Light and Frost, a non profit kite board research group, has been attempting to increase the stall resistance of a hydrofoil when operating 50 and 70 cm masts in heavy chop and wave during onshore wave riding.
When beating out thru multiple wave lines we began experimenting with small vertical tails the size of fins on twin-tip boards to help stabilize the foil. When hit with wave sheer usually cross wave similar to cross winds in airplanes, these small fins increased the directional stability so we enlarged the vertical tail size and mounted the rear stabilizer in a T Tail configuration. This configuration significantly decreased the foil stall when operating in the high wave sheer environment close to the surface where hydrofoils on short 50 and 70 cm masts operate. We tested this configuration on four different wing fuselage combinations on two different boards all with exactly the same result.
When beating out thru a wave line and hit with a wave or swell usually from the right/left forward area of the wing, the hydrofoil was barely affected. Prior to mounting the rear stabilizer on a T-Tail, the hydrofoil stalled easily unless the wing was loaded thru pumping or the fuselage was buried deeper into the water. With the T-Tail we could rest only our rear foot on the balance point and ride out through the advancing swell as the tail fin maintained the upwind angle.
The T-tail was mounted between the fuselage and the board to allow operating in shallower areas. We have not tested the T-Tail when mounted on the opposite side of the fuselage.
The board/mast.hydrofoil shown was the original test vehicle. Later we made the T-Tail more permanent as seen in the enclosed pics.
Funny how you talk like a multimillion dollar research organisation while my gut feeling tells me that I am dealing with a few students that just learnded to foil on their home built hydrofoil, please correct me if I am wrong.

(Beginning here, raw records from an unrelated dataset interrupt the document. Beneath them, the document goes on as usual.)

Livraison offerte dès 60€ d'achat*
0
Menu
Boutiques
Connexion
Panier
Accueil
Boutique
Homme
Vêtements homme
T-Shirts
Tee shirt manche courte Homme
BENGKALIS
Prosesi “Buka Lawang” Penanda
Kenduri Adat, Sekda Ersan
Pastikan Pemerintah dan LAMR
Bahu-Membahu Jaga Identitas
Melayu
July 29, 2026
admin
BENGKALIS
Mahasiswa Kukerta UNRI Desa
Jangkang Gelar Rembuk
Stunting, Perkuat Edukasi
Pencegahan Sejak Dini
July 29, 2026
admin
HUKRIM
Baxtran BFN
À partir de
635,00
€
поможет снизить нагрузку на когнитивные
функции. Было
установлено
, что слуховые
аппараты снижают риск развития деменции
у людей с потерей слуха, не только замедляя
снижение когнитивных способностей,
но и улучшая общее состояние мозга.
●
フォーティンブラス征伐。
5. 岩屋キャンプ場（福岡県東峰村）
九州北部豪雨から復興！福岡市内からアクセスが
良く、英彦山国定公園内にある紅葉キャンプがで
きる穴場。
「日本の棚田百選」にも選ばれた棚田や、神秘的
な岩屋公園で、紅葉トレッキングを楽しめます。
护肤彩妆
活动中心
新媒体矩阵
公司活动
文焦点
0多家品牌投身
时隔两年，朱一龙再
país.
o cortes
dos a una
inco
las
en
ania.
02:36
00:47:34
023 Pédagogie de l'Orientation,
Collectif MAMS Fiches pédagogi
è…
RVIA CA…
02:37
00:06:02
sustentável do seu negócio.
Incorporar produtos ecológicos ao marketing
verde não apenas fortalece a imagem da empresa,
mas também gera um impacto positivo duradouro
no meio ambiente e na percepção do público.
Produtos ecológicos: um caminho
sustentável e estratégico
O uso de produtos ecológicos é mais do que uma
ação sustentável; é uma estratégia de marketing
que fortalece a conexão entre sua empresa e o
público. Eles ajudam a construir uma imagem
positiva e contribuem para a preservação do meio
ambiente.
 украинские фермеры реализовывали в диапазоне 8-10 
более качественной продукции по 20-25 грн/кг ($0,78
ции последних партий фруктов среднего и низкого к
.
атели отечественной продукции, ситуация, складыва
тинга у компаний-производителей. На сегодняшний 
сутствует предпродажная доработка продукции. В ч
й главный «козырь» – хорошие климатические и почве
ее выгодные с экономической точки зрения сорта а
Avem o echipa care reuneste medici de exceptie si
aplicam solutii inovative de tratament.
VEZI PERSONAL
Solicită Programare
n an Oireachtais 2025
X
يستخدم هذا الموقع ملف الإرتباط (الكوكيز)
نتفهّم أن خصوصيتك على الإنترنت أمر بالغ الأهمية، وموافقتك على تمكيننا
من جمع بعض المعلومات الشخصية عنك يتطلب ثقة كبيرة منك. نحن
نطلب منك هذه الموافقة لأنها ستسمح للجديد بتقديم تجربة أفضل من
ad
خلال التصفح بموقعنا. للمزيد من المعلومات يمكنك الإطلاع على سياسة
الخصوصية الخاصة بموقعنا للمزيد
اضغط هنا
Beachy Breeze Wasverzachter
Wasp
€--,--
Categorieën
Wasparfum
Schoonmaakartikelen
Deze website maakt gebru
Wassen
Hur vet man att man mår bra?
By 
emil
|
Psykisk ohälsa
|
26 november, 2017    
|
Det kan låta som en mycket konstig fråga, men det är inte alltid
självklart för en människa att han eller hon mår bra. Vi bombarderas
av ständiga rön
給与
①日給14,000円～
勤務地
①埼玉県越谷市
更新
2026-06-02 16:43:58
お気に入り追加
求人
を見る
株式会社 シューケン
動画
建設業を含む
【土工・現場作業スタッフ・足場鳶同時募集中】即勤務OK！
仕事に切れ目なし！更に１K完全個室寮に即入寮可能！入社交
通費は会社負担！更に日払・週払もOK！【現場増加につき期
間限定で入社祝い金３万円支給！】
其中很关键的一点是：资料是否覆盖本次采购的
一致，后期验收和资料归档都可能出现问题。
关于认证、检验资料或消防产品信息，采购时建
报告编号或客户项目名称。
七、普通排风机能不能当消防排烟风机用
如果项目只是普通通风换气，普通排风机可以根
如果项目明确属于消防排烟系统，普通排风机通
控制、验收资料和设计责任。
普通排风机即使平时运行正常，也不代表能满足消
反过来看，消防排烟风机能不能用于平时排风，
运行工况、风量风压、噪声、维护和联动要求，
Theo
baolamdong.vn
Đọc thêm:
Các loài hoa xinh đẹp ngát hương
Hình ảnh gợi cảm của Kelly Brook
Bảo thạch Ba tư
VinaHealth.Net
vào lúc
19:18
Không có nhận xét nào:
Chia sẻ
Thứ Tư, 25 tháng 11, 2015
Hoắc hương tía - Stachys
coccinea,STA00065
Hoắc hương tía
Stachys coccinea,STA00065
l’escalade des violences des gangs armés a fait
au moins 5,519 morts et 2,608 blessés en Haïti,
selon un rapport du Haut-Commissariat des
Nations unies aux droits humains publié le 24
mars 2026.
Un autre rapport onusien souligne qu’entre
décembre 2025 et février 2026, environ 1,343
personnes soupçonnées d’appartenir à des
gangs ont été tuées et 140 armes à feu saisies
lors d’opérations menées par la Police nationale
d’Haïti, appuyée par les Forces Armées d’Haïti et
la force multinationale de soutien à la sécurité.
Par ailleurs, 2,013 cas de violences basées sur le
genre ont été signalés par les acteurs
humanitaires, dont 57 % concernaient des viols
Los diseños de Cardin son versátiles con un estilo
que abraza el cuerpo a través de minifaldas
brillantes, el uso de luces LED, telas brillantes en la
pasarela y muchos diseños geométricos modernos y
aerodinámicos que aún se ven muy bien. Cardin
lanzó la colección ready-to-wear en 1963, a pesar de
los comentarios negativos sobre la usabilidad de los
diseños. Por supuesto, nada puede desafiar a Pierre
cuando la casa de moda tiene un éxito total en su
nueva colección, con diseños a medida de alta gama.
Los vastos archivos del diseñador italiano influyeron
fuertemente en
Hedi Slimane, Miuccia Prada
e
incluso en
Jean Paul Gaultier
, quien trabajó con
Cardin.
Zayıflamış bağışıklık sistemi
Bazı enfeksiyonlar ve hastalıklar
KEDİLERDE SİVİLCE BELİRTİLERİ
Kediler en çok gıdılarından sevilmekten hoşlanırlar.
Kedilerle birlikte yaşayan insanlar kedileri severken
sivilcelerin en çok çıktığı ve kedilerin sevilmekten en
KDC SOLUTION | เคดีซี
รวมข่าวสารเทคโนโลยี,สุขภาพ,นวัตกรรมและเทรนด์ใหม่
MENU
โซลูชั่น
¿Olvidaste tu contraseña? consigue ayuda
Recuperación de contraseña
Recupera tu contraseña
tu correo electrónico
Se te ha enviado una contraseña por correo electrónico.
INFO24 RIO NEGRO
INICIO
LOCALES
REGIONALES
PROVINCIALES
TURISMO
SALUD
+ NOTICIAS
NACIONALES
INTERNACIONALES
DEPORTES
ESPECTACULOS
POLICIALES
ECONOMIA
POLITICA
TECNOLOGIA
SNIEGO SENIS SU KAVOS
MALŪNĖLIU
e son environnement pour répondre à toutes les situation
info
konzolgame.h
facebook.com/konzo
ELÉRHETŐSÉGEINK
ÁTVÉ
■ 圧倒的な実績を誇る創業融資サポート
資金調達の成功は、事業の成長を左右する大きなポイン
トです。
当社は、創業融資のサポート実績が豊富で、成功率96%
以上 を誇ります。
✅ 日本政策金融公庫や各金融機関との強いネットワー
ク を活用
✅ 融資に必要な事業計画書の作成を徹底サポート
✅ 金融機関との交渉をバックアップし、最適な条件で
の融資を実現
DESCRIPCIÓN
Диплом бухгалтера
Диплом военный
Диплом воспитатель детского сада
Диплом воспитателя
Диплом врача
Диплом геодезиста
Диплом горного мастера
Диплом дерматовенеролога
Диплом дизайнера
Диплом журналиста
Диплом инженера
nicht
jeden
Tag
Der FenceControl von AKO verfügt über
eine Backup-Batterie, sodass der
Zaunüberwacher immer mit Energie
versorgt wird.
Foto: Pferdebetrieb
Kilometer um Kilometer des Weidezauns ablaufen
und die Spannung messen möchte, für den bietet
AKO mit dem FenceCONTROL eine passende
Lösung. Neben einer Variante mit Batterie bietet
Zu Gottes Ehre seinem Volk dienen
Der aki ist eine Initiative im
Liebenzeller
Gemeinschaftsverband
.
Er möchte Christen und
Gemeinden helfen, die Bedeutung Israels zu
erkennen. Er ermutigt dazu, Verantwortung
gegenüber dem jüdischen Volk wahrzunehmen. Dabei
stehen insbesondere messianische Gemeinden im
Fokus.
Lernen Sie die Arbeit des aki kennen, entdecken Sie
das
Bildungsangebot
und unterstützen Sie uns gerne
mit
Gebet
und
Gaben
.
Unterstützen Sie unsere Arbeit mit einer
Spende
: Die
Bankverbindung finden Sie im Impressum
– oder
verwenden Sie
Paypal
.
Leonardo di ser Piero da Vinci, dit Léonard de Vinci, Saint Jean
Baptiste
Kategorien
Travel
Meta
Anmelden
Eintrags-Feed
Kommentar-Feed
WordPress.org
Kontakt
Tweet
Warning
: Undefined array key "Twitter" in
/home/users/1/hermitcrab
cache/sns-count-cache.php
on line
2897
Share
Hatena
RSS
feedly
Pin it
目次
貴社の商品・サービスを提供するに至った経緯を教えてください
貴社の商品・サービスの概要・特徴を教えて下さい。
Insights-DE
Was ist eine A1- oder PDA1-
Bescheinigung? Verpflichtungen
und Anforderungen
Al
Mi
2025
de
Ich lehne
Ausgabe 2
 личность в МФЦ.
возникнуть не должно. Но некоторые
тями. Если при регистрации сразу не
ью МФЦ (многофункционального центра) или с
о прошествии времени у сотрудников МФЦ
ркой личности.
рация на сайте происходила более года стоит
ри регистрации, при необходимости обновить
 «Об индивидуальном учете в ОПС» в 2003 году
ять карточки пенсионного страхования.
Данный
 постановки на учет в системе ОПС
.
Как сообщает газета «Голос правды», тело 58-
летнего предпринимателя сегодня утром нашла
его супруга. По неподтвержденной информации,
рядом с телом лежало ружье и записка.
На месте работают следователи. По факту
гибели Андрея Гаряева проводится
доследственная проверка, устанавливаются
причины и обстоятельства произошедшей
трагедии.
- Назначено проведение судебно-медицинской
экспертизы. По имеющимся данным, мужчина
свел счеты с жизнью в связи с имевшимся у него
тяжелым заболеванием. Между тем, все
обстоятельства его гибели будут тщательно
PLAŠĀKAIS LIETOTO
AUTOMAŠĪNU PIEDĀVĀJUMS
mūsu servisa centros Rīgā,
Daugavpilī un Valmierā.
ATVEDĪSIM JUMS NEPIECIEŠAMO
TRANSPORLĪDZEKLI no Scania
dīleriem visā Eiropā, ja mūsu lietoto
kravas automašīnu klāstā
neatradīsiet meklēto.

Almost all foils have some kite of vertical stabilizer and even the T-tail is done on multiple off-the-shelf foils. Good to know that is does indeed what it should: stabilize your foil
Interesting, your surf fin vertical tail rudder appears to give more area than most anything I can think of in kite foil tails.
Looks like with the big "rudder" you also can/must shorten the fuselage to get the turning you want. To me this seems like a decent idea as the tail of the foil is the most commonly kicked part, the most fragile part, and often runs aground first, leading to bent screws or fuselage.
When approaching this work keep in mind that our main interest here is to ride out thru a breaking wave line on 50 to 70 cm masts, turn around and ride
back in. We have no interest in racing or riding flat water or using longer masts.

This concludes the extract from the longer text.